Wizards of the Coast Wanted a Different Direction

According to Bloomberg, the cancellation followed Wizards of the Coast’s review of the concept proposed by Giant Skull. The project reportedly did not align with the direction Wizards wanted for the franchise, leading Hasbro to end the publishing agreement earlier this year.

That makes this less a case of a public failure and more a creative alignment issue before the game had fully emerged. No gameplay had been shown, and the project was still early enough that most players only knew it as an ambitious single-player action-adventure title set in the Dungeons & Dragons universe.

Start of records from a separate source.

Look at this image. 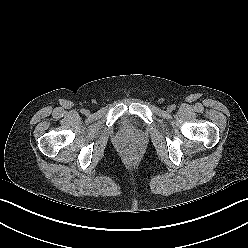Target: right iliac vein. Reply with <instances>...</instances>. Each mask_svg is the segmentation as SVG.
I'll return each mask as SVG.
<instances>
[{
	"mask_svg": "<svg viewBox=\"0 0 248 248\" xmlns=\"http://www.w3.org/2000/svg\"><path fill=\"white\" fill-rule=\"evenodd\" d=\"M88 113H89V111H88V110H86L85 114H88Z\"/></svg>",
	"mask_w": 248,
	"mask_h": 248,
	"instance_id": "1",
	"label": "right iliac vein"
}]
</instances>
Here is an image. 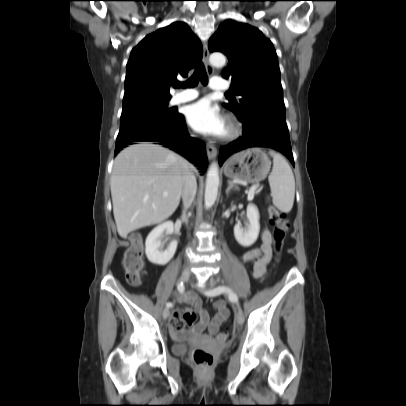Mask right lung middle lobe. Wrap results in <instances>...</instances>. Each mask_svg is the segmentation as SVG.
Listing matches in <instances>:
<instances>
[{
  "mask_svg": "<svg viewBox=\"0 0 406 406\" xmlns=\"http://www.w3.org/2000/svg\"><path fill=\"white\" fill-rule=\"evenodd\" d=\"M169 99L143 100L123 106L118 137L153 131L171 124L178 116L168 108Z\"/></svg>",
  "mask_w": 406,
  "mask_h": 406,
  "instance_id": "1",
  "label": "right lung middle lobe"
}]
</instances>
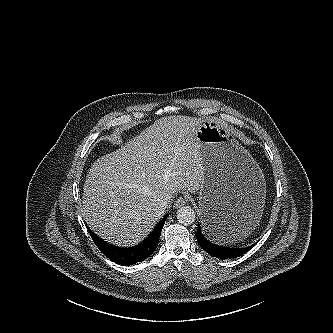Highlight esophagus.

The lack of detail also leaves plenty unanswered. We still do not know what kind of combat system Giant Skull was building, which D&D setting it planned to use, or how closely the game would have leaned into tabletop systems versus broader action-adventure design. For now, the clearest takeaway is that Wizards of the Coast has become selective about how D&D expands in games after the massive success of Baldur’s Gate 3.

NEW: Hasbro has canceled a Dungeons & Dragons game from veteran director Stig Asmussen (Star Wars, God of War) and his studio Giant Skull, less than one year after announcing it as “a definitive moment in both companies’ gaming ambitions.” www.bloomberg.com/news/article…

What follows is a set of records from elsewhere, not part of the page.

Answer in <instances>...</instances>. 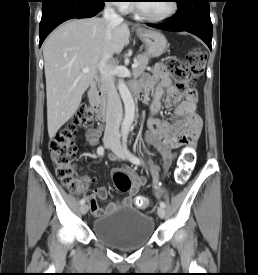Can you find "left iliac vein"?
I'll return each mask as SVG.
<instances>
[{
  "label": "left iliac vein",
  "instance_id": "left-iliac-vein-1",
  "mask_svg": "<svg viewBox=\"0 0 258 275\" xmlns=\"http://www.w3.org/2000/svg\"><path fill=\"white\" fill-rule=\"evenodd\" d=\"M112 152L120 159L126 160L127 154L125 149L122 147L118 139L114 140L113 145L111 146ZM158 215L160 218H164L166 216V210L164 207L158 208Z\"/></svg>",
  "mask_w": 258,
  "mask_h": 275
}]
</instances>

Jason Schreier (@jasonschreier.bsky.social) 2026-05-19T20:20:10.661Z

Giant Skull Is Still Looking Ahead

Asmussen has reportedly kept the tone positive despite the cancellation, saying he appreciated the opportunity to work with Wizards of the Coast and that the relationship remains strong. That framing matters because it avoids the impression of a public fallout, even if the outcome is disappointing for both sides.

More importantly, Giant Skull does not appear to be closing the door on its future. Asmussen is reportedly exploring other publishing opportunities. Given the studio’s leadership pedigree, it would be surprising if the team’s next move failed to draw interest from publishers looking for proven action game experience.

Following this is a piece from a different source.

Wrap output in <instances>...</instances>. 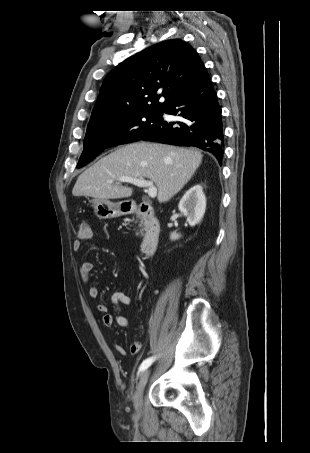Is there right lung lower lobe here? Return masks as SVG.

What This Means for Dungeons & Dragons in Games

The cancellation does not mean Hasbro is retreating from Dungeons & Dragons video games altogether. The company still has other D&D projects in development, and Wizards of the Coast has repeatedly signalled interest in expanding the brand across digital formats.

What it does suggest is that not every D&D pitch will automatically move forward just because the licence is valuable. After Baldur’s Gate 3 raised expectations for what a premium D&D game can achieve, the organisation may be more cautious about projects that do not clearly fit its long-term vision.

For fans, the disappointment is understandable. A D&D action game from Asmussen and the team would have been exciting. But for Giant Skull, this may simply be a reset rather than an ending. The studio now has to prove what it can build when it finds the right partner.